Il comunicato finale del Consiglio permanente. «Non si spengano i riflettori» dopo il sisma. I giovani al centro dell’Assemblea generale

Il comunicato finale del Consiglio permanente. «Non si spengano i riflettori» dopo il sisma. I giovani al centro dell’Assemblea generale

«La tragedia perdurante che sta mettendo a dura prova le popolazioni del Centro Italia – sotto forma di continue scosse sismiche e di nevicate eccezionali – ha incontrato la piena sollecitudine del Consiglio Permanente. I suoi membri si sono fatti interpreti del dolore di intere comunità, lacerate negli affetti e nei luoghi di riferimento principali, a partire dalle abitazioni». È quanto si legge nel comunicato finale del Consiglio episcopale permanente della Cei, che si è riunito a Roma dal 23 al 25 gennaio. Un comunicato presentato dal segretario generale, il vescovo Galantino, in una conferenza stampa in cui sono stati toccati vari temi, compresa l’elezione di una terna in Assemblea generale da sottoporre al Papa per la nomina del prossimo presidente della Cei.
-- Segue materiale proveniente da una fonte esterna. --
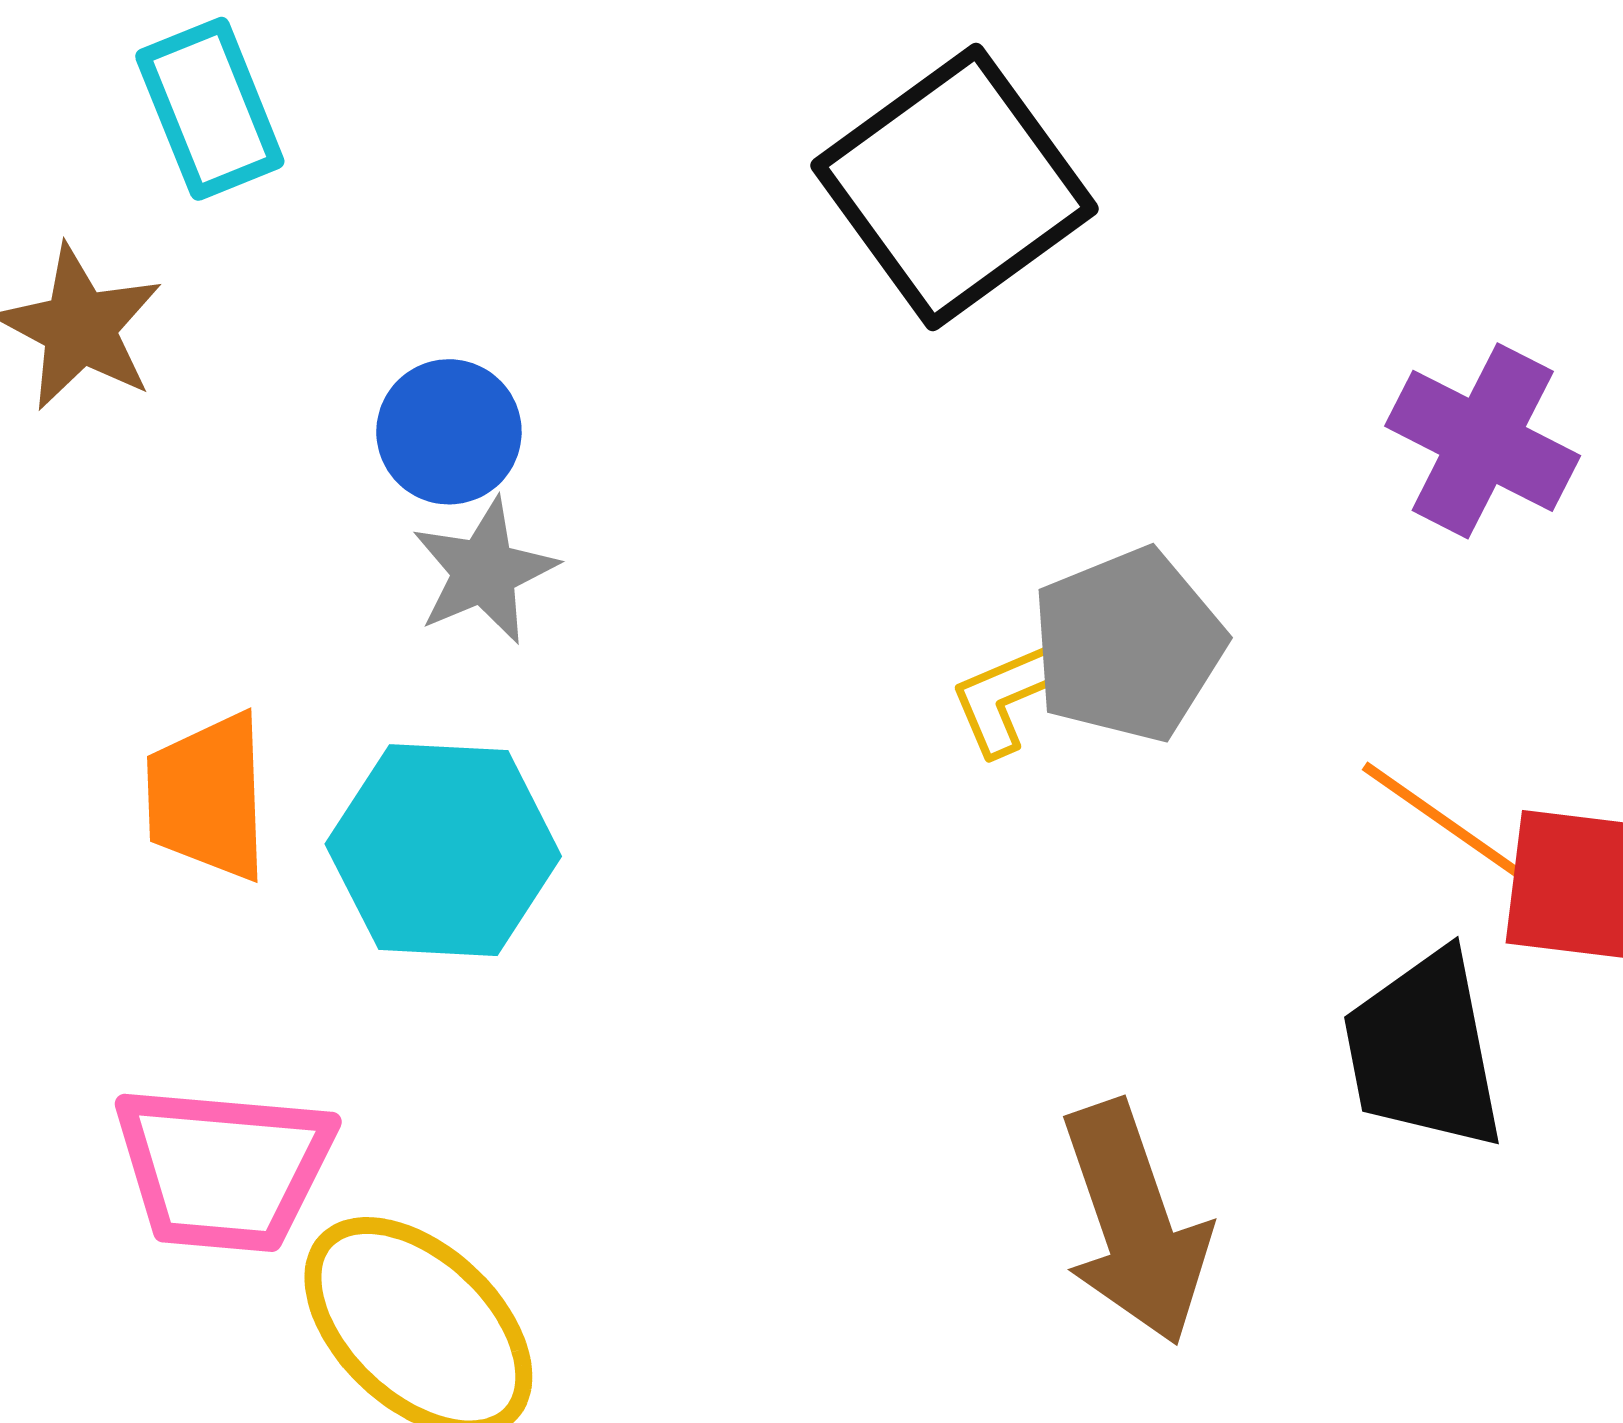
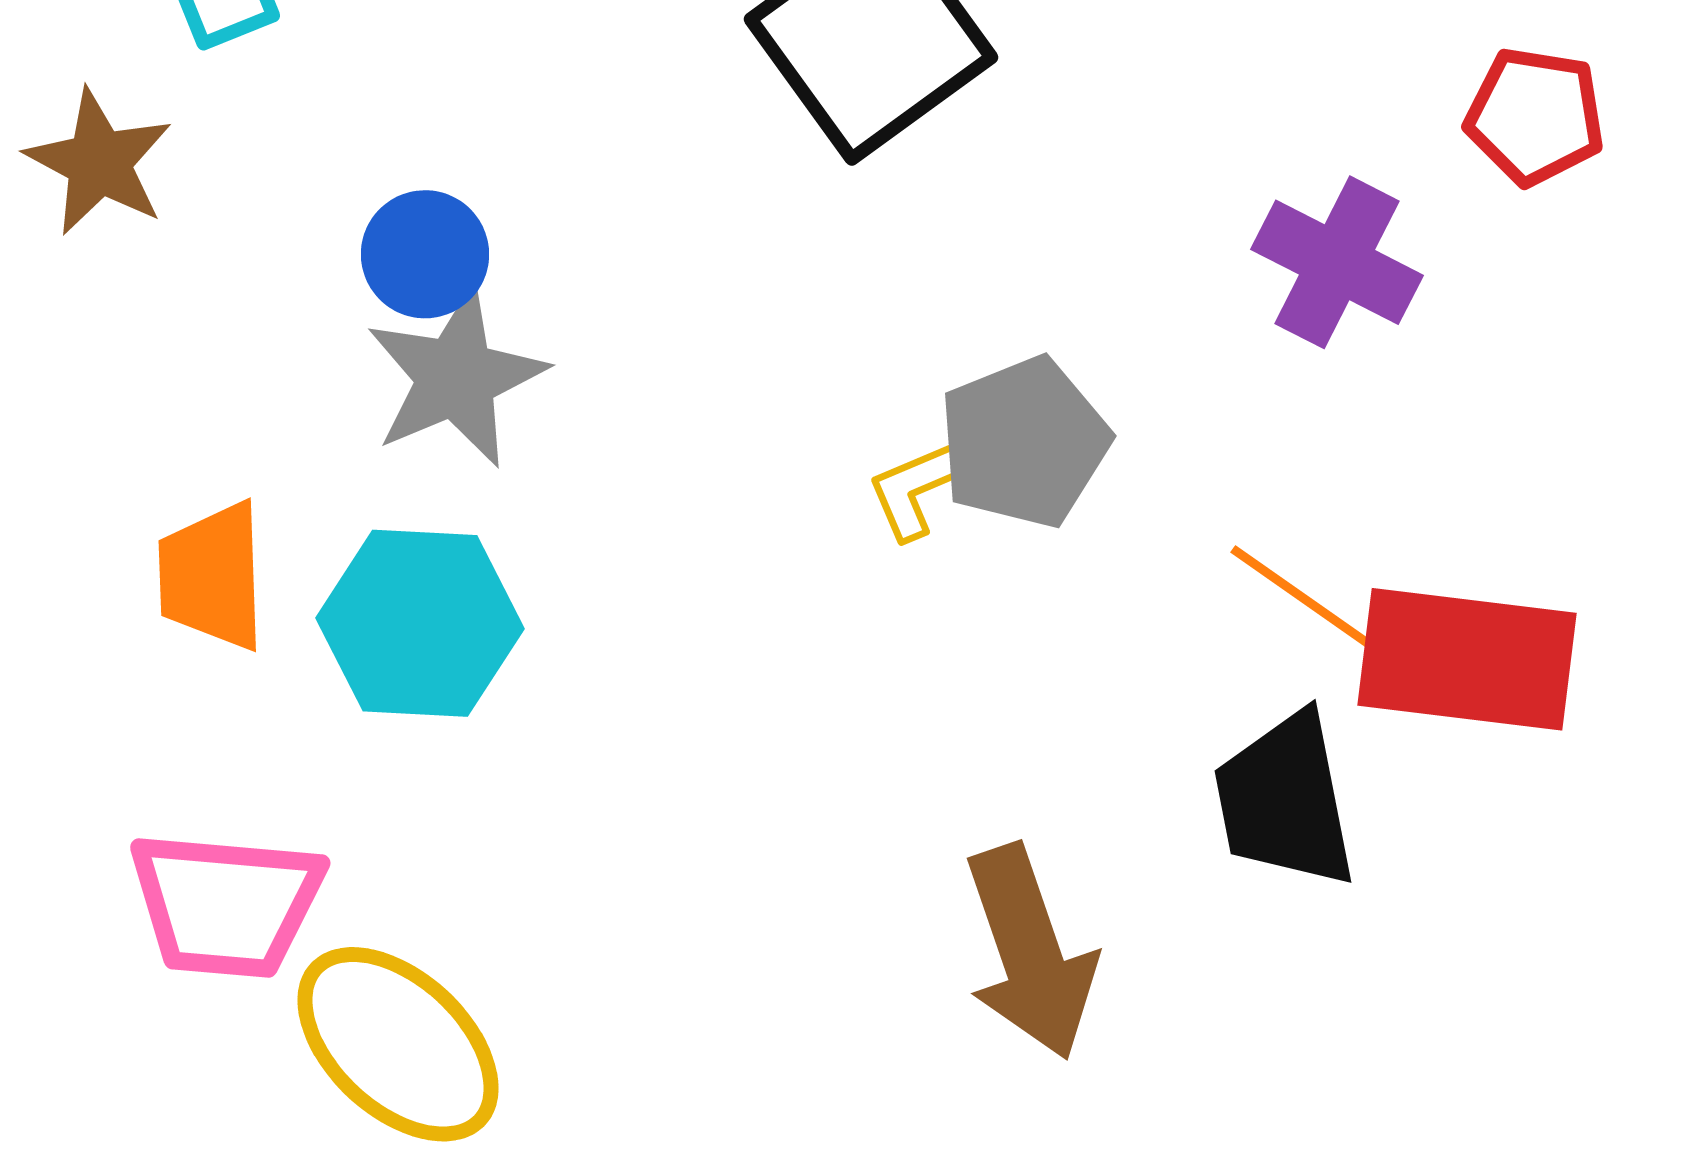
gray star: (484, 571) -> (456, 377), size x1.4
«Forte è emersa anche la preoccupazione per le centinaia di chiese pesantemente danneggiate, con un impoverimento significativo di beni culturali e identitari. Tale scenario, è stato rimarcato, rischia di compromettere pure la prossima stagione turistica, con ricadute economiche negative per l’intero indotto» A fronte di questa situazione, il Consiglio permanente ha manifestato «stima e ammirazione per la grande dignità con cui la gente sta affrontando la situazione». Nel contempo, è stata richiamata «l’importanza che su queste terre – una volta passata la prima emergenza – non si spengano i riflettori». Va in questa direzione l’impegno assicurato in molteplici forme dalla Chiesa italiana, a partire dalla valorizzazione della generosità delle parrocchie, che hanno risposto alla colletta indetta dalla Conferenza episcopale italiana devolvendo circa 22 milioni di euro. I membri del Consiglio Permanente hanno condiviso anche altre iniziative, con cui dare continuità all’impegno di vicinanza solidale.

Una «richiesta pressante» è stata rivolta al mondo politico per politiche familiari che possano «trovare attuazione senza ulteriori dilazioni di tempo e di misure che aiutino la ripresa dell’occupazione: sono condizioni di futuro, soprattutto per i giovani e per il Meridione». L’attenzione è stata posta sulle «difficoltà in cui versano molte famiglie a causa di una crisi economica che ne segna un preoccupante impoverimento, a fronte anche di situazioni di evidente e intollerabile privilegio».

I vescovi hanno espresso preoccupazione per proposte legislative che «rendono la vita un bene ultimamente affidato alla completa autodeterminazione dell’individuo, sbilanciando lo stesso patto di fiducia tra medico e paziente». Il riferimento è al ddl sulle Dichiarazioni anticipate di trattamento che dal 20 febbraio sarà in discussione nell’aula di Montecitorio.

Deciso il tema della prossima Assemblea generale della Cei, la presenza delle nuove generazioni nella Chiesa, anche in vista del Sinodo dei vescovi indetto dal Papa su questo tema per il 2018. Il Consiglio permanente, si legge nel comunicato finale, ha immaginato di coinvolgere «direttamente i giovani, impegnandosi – nello spirito del Convegno ecclesiale nazionale di Firenze – a farli sentire soggetti di tale processo». Completato infine il lavoro compiuto dai vescovi italiani nell’ultimo biennio attorno al tema del rinnovamento del clero a partire dalla formazione permanente: il frutto è un sussidio che sarà messo a disposizione come «strumento pratico e pastorale».